April 23, 2011 12:19 am

Fairy tales for straitened times

Royal Weddings and Britain’s native genius for theatre

To contemplate the royal wedding – rather than be constantly knocked over, like a demonstrator before a water cannon, by the gush about it – is doleful. Since the 1947 nuptials of the Queen with Prince Philip – which Britain’s Royal Weddings (BBC1 Sunday) saw as a great postwar show dedicated to Cheering Us All Up – the House of Windsor has had more than its share of failed marriages. Princess Margaret (m. 1960), sister to the Queen, and the Queen’s children Princess Anne (m. 1973), Prince Andrew (m. 1986) and, most spectacularly, Prince Charles (m. 1981), all had first marriages end badly. Only Prince Edward’s marriage (1999) to the public relations consultant Sophie Rhys Jones has, to date, survived the ravages of time and tabloid.

Prince William and Catherine Middleton may fare better, but you wouldn’t bet money. She will be subject to the intolerable strains of being rich, famous, feted and obliged to smile constantly, while lacking training for these tortures. He, the son of the most publicly rocky marriage in the world, will have an ambiguous view of wedlock; some 70 per cent of the children of divorcees, according to Professor Mavis Hetherington of the University of Virginia, see divorce as a good way out of marriage difficulties. Still, the magnificence of the ceremonies – Britain’s Royal Weddings showed great old footage of the 1923 marriage of Elizabeth Bowes-Lyon to Prince Albert (King George VI to be); Princess Elizabeth to Philip Mountbatten in 1947; and Princess Margaret to Antony Armstrong Jones (in colour) in 1960 – is a tribute to Britain’s native genius for theatre.

The programme gave pride of place to the dresses: the 1947 creation for Elizabeth by Norman Hartnell was magnificent, with Chinese silkworms supplementing the overstretched labour of their British comrades (Italian silkworms were deemed “unpatriotic”). But it also celebrated the demotic nature of the event, as when George V decreed a stately pleasure day for all London when his son married Bowes-Lyon. These were hard times: the working classes were restless, the fate of the king’s Russian cousins at the hands of the Bolsheviks was much in mind – but his calculation was that awe – and “aw, isn’t she lovely!” – would be greater than any desire to see the royal family shot in a cellar. Britain was still on rationing in 1947, but the same calculation applied – and worked once more for Elizabeth and Philip. When survivors of that day gave their testimony, the phrase “just like a fairy tale” was repeated. Betty Foster, one of the seamstresses of the gown, caught it best: “With all that austerity, it was spectacular.”

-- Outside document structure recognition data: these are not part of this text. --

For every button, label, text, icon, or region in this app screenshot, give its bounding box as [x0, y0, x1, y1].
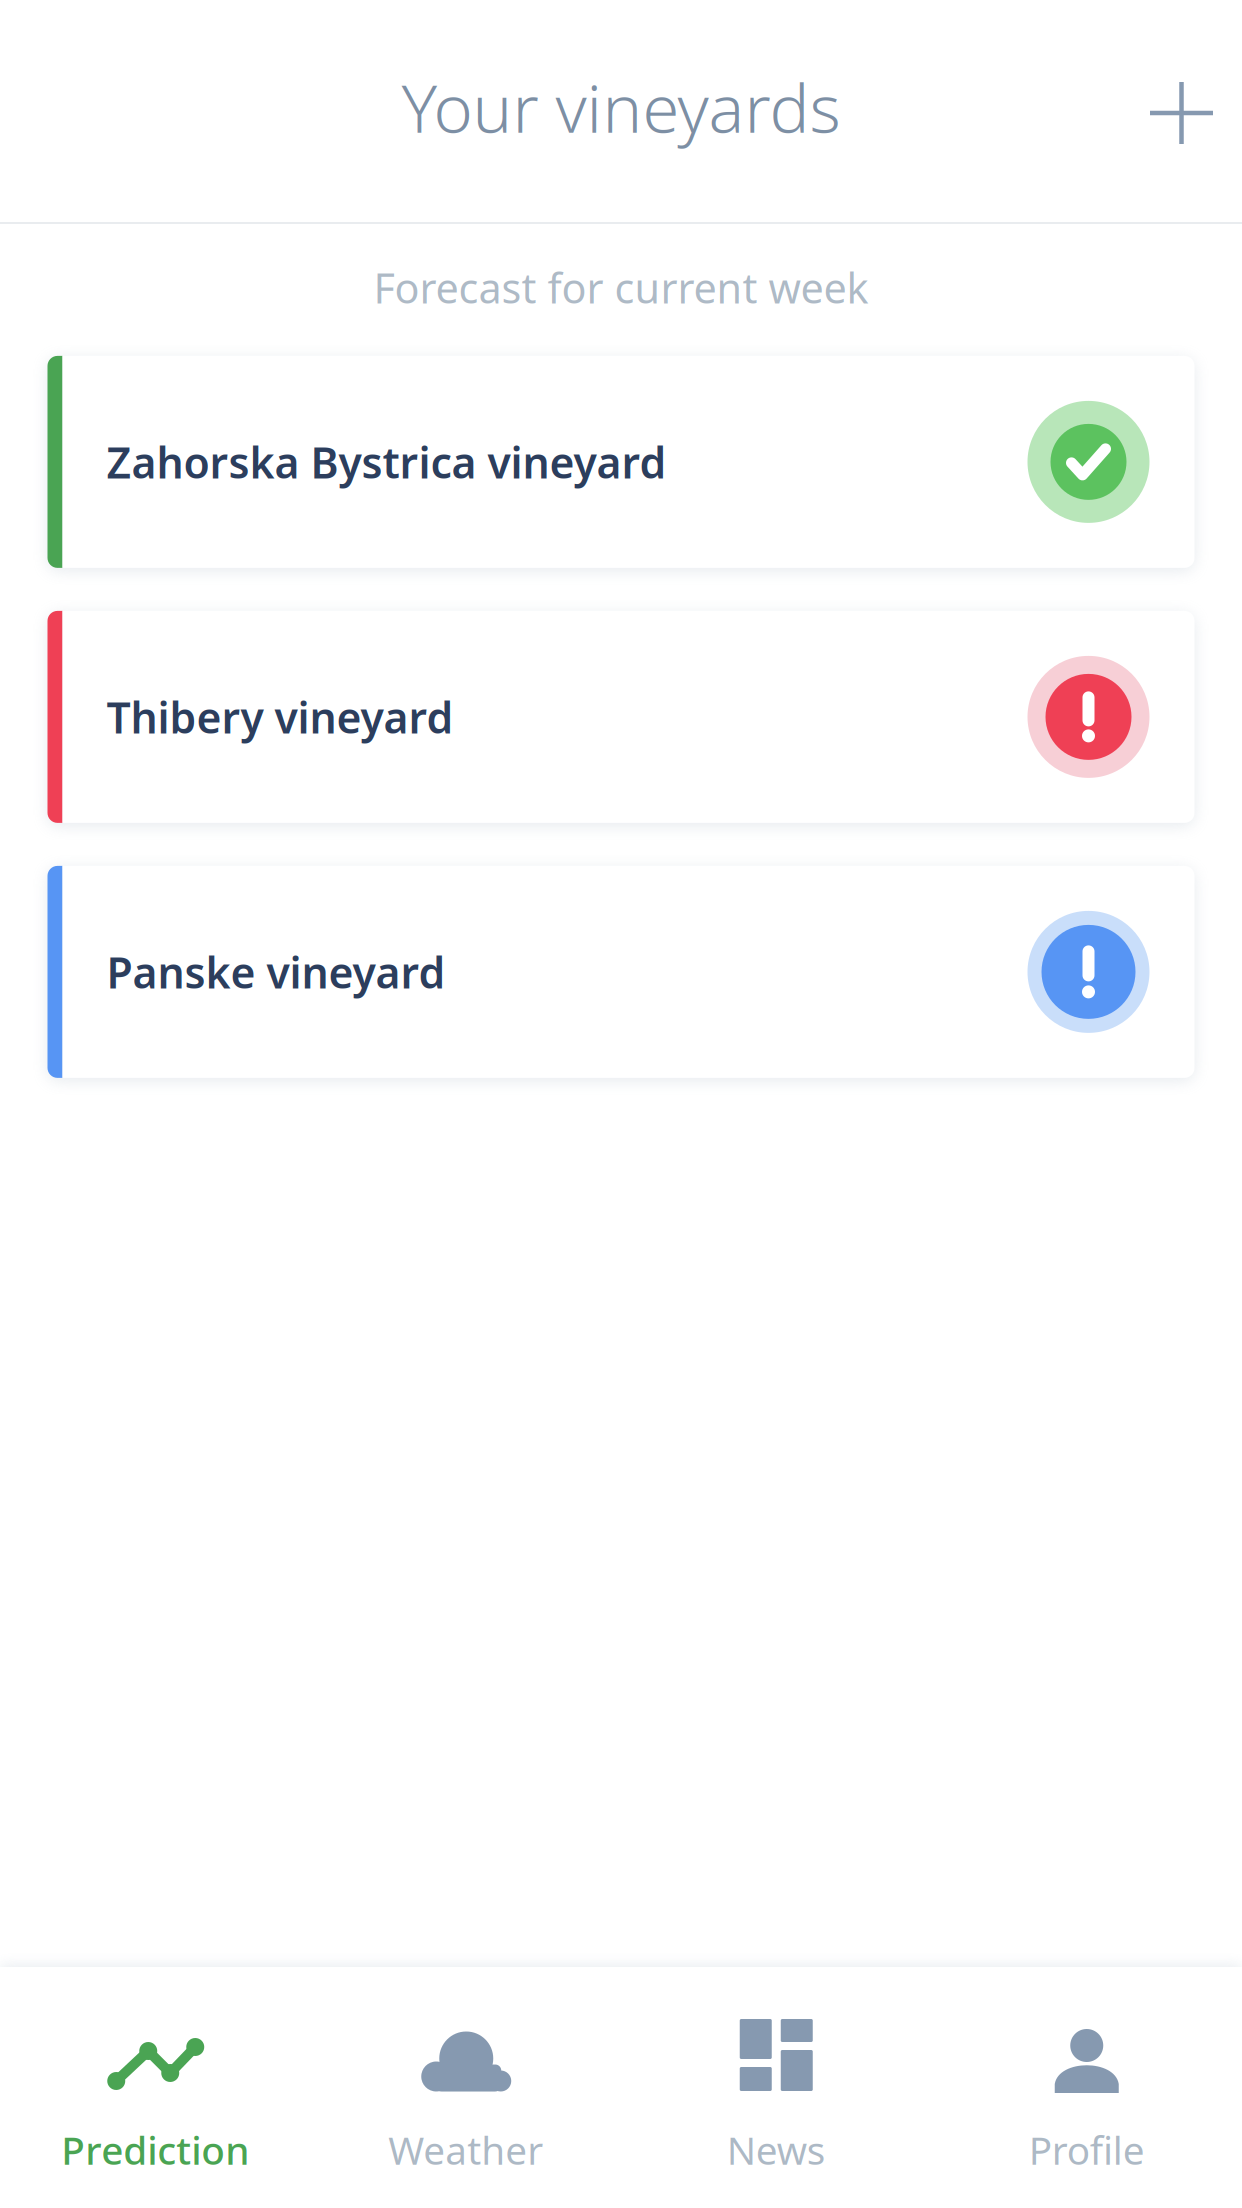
staticText: Zahorska Bystrica vineyard	[106, 434, 666, 490]
staticText: Weather	[388, 2124, 543, 2175]
staticText: Thibery vineyard	[106, 689, 454, 745]
button[interactable]: Thibery vineyard	[48, 611, 1194, 823]
button[interactable]: Profile	[932, 1967, 1242, 2208]
button[interactable]: Zahorska Bystrica vineyard	[48, 356, 1194, 568]
button[interactable]: Prediction	[0, 1967, 310, 2208]
staticText: Panske vineyard	[106, 944, 446, 1000]
button[interactable]: News	[621, 1967, 932, 2208]
staticText: News	[727, 2124, 826, 2175]
button[interactable]: Panske vineyard	[48, 866, 1194, 1078]
staticText: Your vineyards	[402, 63, 840, 151]
staticText: Profile	[1029, 2124, 1145, 2175]
button[interactable]: Add vineyard	[1120, 49, 1242, 173]
staticText: Prediction	[61, 2124, 249, 2175]
staticText: Forecast for current week	[374, 260, 868, 315]
button[interactable]: Weather	[310, 1967, 621, 2208]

One aspect of the ceremony that was barely mentioned was that it is a religious rite, but this was, perhaps, televisual discretion, since “as long as you both shall live” has been so egregiously flouted by the Windsors. The former Conservative minister turned TV personality Ann Widdecombe set out, in her dogged way, to redress that lack later in the evening. In Does Christianity Have a Future? (BBC1) she scored a point or two for Jesus. Catholicism has been revived by an infusion of Poles; Pentecostalism by African and Caribbean immigrants. Even Anglicanism has a growth division round the Alpha Course, with its mixing of rock gospel singing and the fervent preaching of the Bible. The most anguished comment came from the Archbishop of Canterbury. Speaking to a theme that has become more dominant – and very clear – in his often complex public speech, he observed that “society, because of its consumerism, has shrunk its horizons: people think less of themselves as human beings”.

What he meant more was, I think, that people increasingly think of themselves only as human beings. In this connection, the two-part drama The Reckoning (ITV1 Monday and Tuesday) was an engrossing piece of work that showed a fine, straightforward ability to deal with the complexities of what constitutes a good action.

Sally, a former nurse and call-centre worker, forms a stable relationship with Mark, a former soldier, and with her daughter, who is being treated for cancer, they make an affectionate family. Sally is called to an office and learns she has been bequeathed £5m – on the condition she kills a man. Her angry rejection of the deal unravels. She learns that her daughter is incurable, unless she goes to the US for a hugely expensive operation; that the man she must kill is evil; and that her partner, Mark, will do it. Then they learn that they are in a chain – he who kills will next be killed by another pursuing the same deal.

It was exciting at the tension/action level; more, it engaged you morally. Sally and Mark both know that murder is wrong, but Mark, harder in the ways of violence, puts the equation at its starkest: a lovely young girl will die and a man who gets his kicks from killing prostitutes will live. Pointing to his face, partly disfigured by a random attack, Mark says: “The man who did this left prison before I left hospital. We have to make up our own rules now.”

As an expression of a morality that no longer – except vestigially – recognises God, since he is dead, and which sees in liberal society’s treatment of violent criminals a failure to protect the innocent, the treatment of the dilemmas underpinning this drama is hard to beat. An unpretentious gem.